В конце концов, Александра Андреевна сама попыталась пойти в лес — ведь была же она туристской, экскурсоводом. Может быть, повезет — наткнется на партизан. Пошла в плюшевом своем пальто, в туфлях, какие были. Еле приволоклась назад по мокрому снегу, по гнилым листьям — не повезло. Связавшись с партизанами через бывшего своего ученика — Толю Досычева, «Муся» стала передавать в лес сведения, медикаменты, отсылать туда людей, которым грозило гестапо. Через нее в группу железнодорожников под руководством Ефремова-'Хрена' из лесу шли мины, и каждый раз она требовала их побольше.
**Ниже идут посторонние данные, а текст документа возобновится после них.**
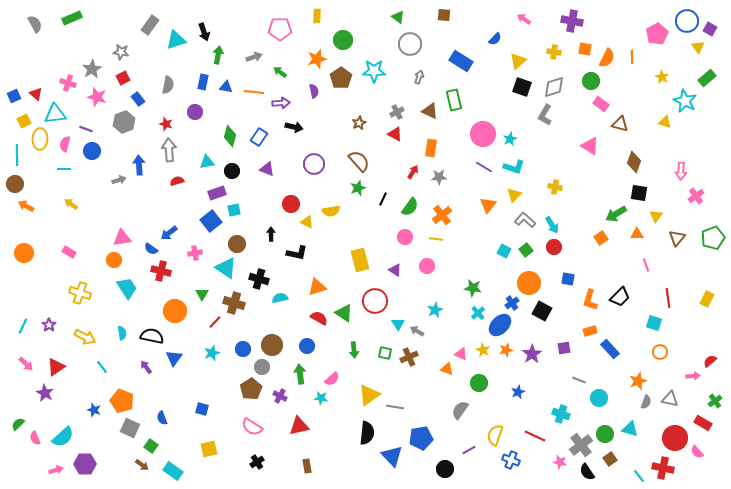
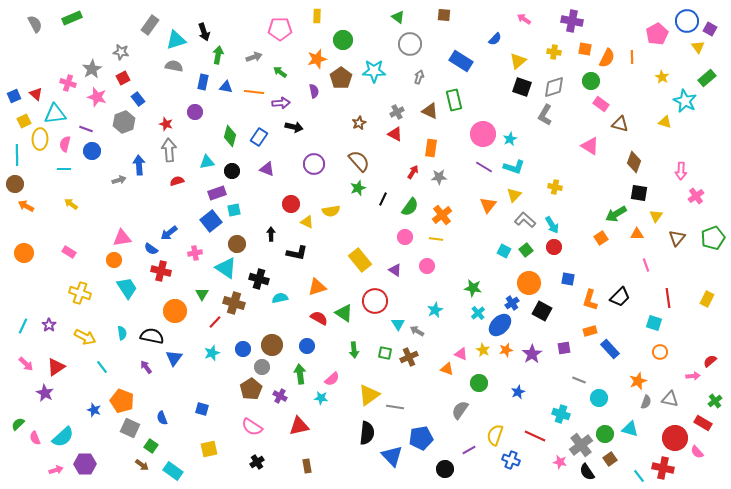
gray semicircle at (168, 85): moved 6 px right, 19 px up; rotated 90 degrees counterclockwise
yellow rectangle at (360, 260): rotated 25 degrees counterclockwise
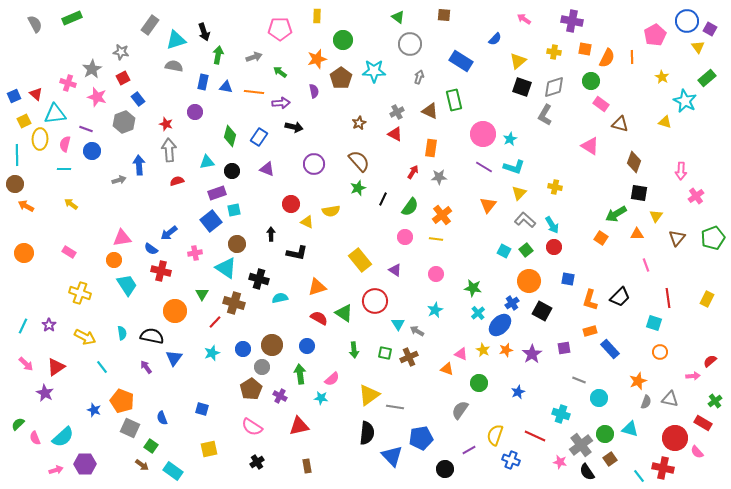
pink pentagon at (657, 34): moved 2 px left, 1 px down
yellow triangle at (514, 195): moved 5 px right, 2 px up
orange square at (601, 238): rotated 24 degrees counterclockwise
pink circle at (427, 266): moved 9 px right, 8 px down
orange circle at (529, 283): moved 2 px up
cyan trapezoid at (127, 288): moved 3 px up
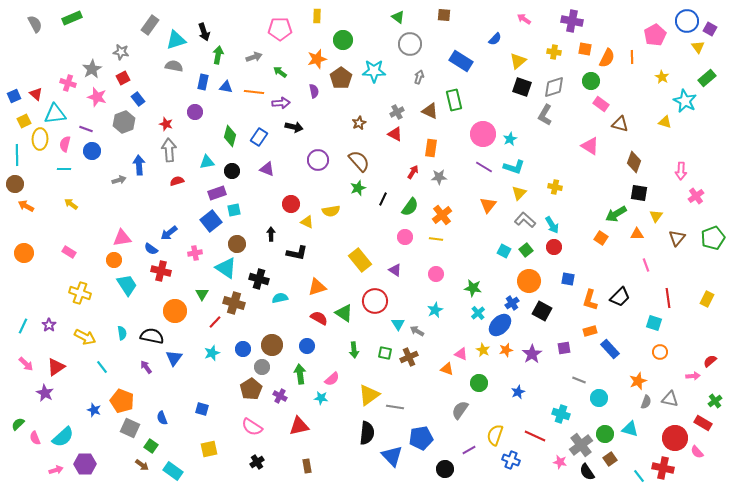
purple circle at (314, 164): moved 4 px right, 4 px up
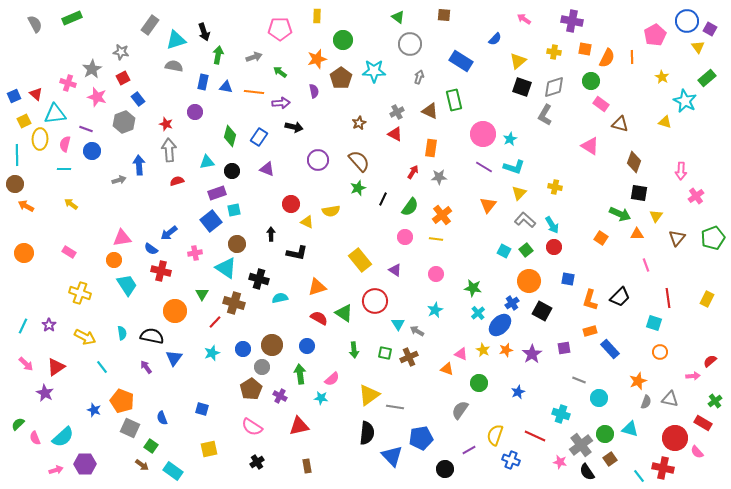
green arrow at (616, 214): moved 4 px right; rotated 125 degrees counterclockwise
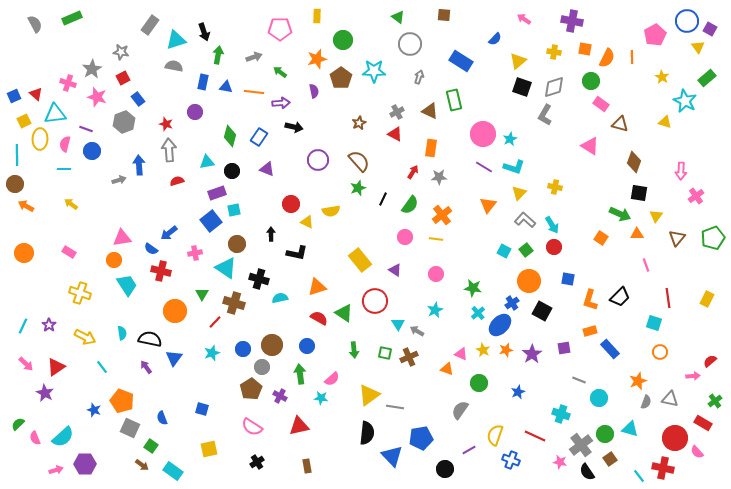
green semicircle at (410, 207): moved 2 px up
black semicircle at (152, 336): moved 2 px left, 3 px down
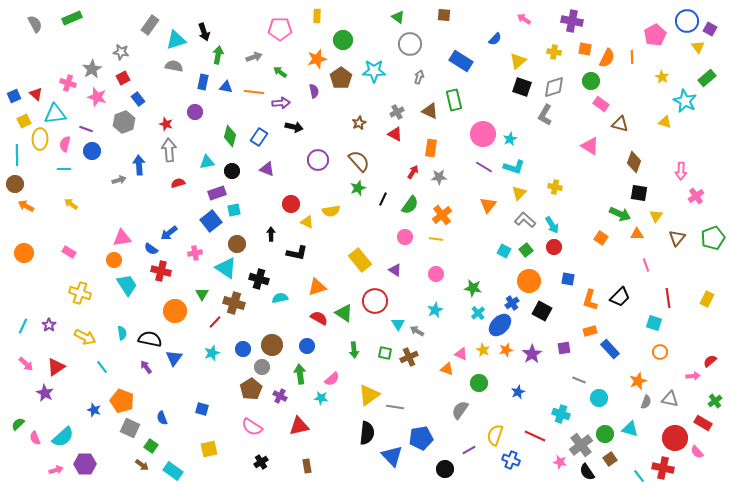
red semicircle at (177, 181): moved 1 px right, 2 px down
black cross at (257, 462): moved 4 px right
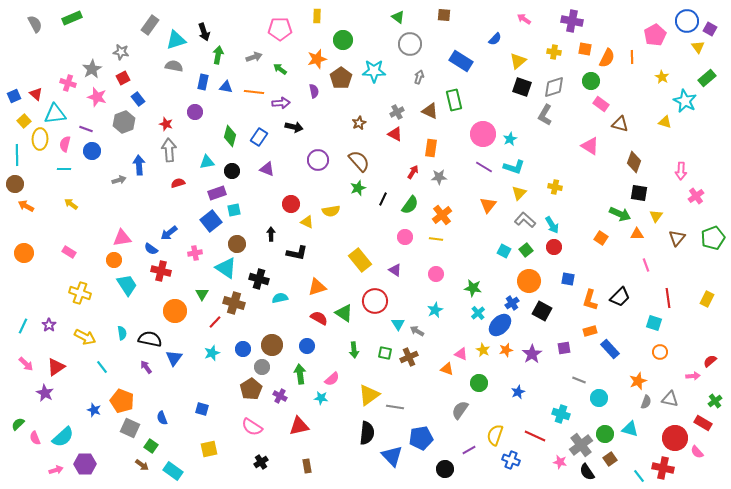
green arrow at (280, 72): moved 3 px up
yellow square at (24, 121): rotated 16 degrees counterclockwise
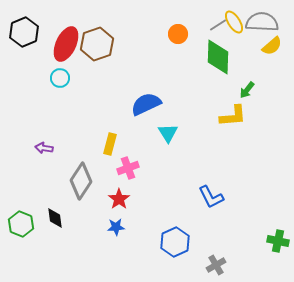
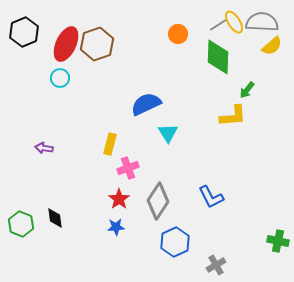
gray diamond: moved 77 px right, 20 px down
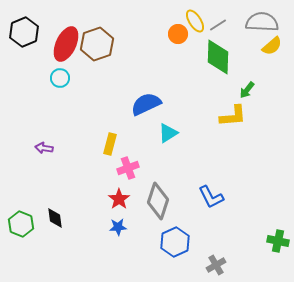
yellow ellipse: moved 39 px left, 1 px up
cyan triangle: rotated 30 degrees clockwise
gray diamond: rotated 15 degrees counterclockwise
blue star: moved 2 px right
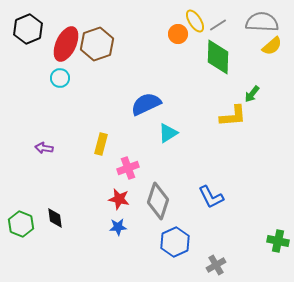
black hexagon: moved 4 px right, 3 px up
green arrow: moved 5 px right, 4 px down
yellow rectangle: moved 9 px left
red star: rotated 25 degrees counterclockwise
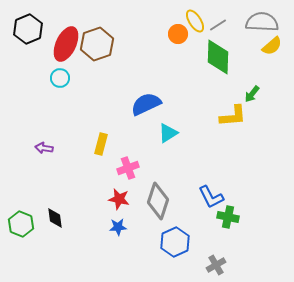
green cross: moved 50 px left, 24 px up
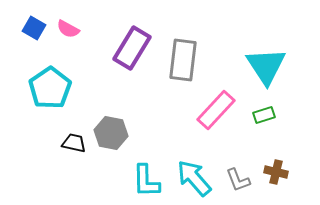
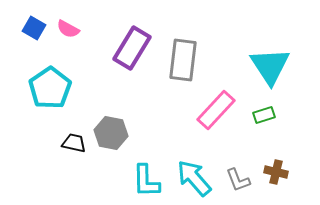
cyan triangle: moved 4 px right
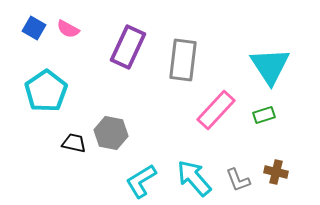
purple rectangle: moved 4 px left, 1 px up; rotated 6 degrees counterclockwise
cyan pentagon: moved 4 px left, 3 px down
cyan L-shape: moved 5 px left; rotated 60 degrees clockwise
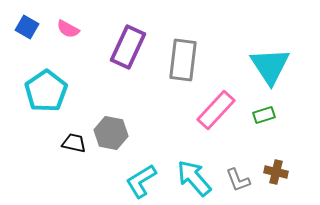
blue square: moved 7 px left, 1 px up
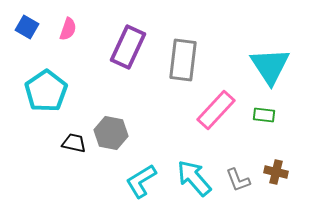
pink semicircle: rotated 100 degrees counterclockwise
green rectangle: rotated 25 degrees clockwise
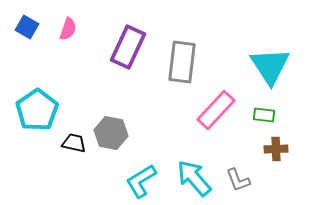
gray rectangle: moved 1 px left, 2 px down
cyan pentagon: moved 9 px left, 19 px down
brown cross: moved 23 px up; rotated 15 degrees counterclockwise
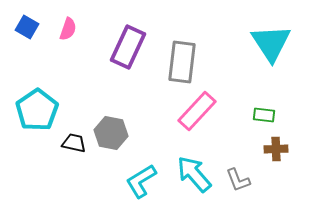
cyan triangle: moved 1 px right, 23 px up
pink rectangle: moved 19 px left, 1 px down
cyan arrow: moved 4 px up
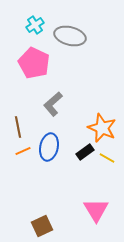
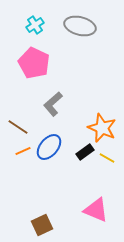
gray ellipse: moved 10 px right, 10 px up
brown line: rotated 45 degrees counterclockwise
blue ellipse: rotated 28 degrees clockwise
pink triangle: rotated 36 degrees counterclockwise
brown square: moved 1 px up
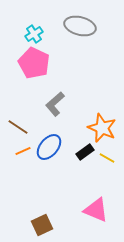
cyan cross: moved 1 px left, 9 px down
gray L-shape: moved 2 px right
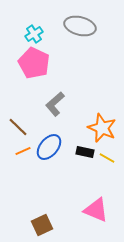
brown line: rotated 10 degrees clockwise
black rectangle: rotated 48 degrees clockwise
Особенно азартно хотелось ей угостить немцев перед днем или в День Красной Армии, в сорок четвертом — пусть знают наших! Переправляя в лес предпраздничные подарки от подпольных групп, «Муся» послала штабу также большое поздравительное письмо. Оканчивалось оно, однако, всегдашним неистовым припевом: 'Нам нужны мины и еще мины к тем, что вы нам посылаете. Работа, несомненно, потребует много, много мин!'
Приходя к Ивану Андреевичу Козлову за партизанскими передачами, глядя на него жалобными глазами, протягивала крепкую, смуглую ладонь:
— Подкиньте, ну что вам стоит, хоть пяток сверх нормы.
— А другим — не надо?
— Другим тоже. Но вспомните, как в Джанкое взлетело девятнадцать вагонов. Вряд ли у кого еще был такой урожай. Не скупитесь, позолотите ручку. — И смеялась.
Она опять стала смеяться в это время: оккупация явно шла к концу, впереди была жизнь, а вкус к ней с годами не убывал.
К двадцать четвертому февраля из лесу специально для «Хрена» доставили 20 мин. Александра Андреевна торопливо укладывала их в сумку, будто боялась — передумают, урежут «голодный», как она его называла, 'паек'…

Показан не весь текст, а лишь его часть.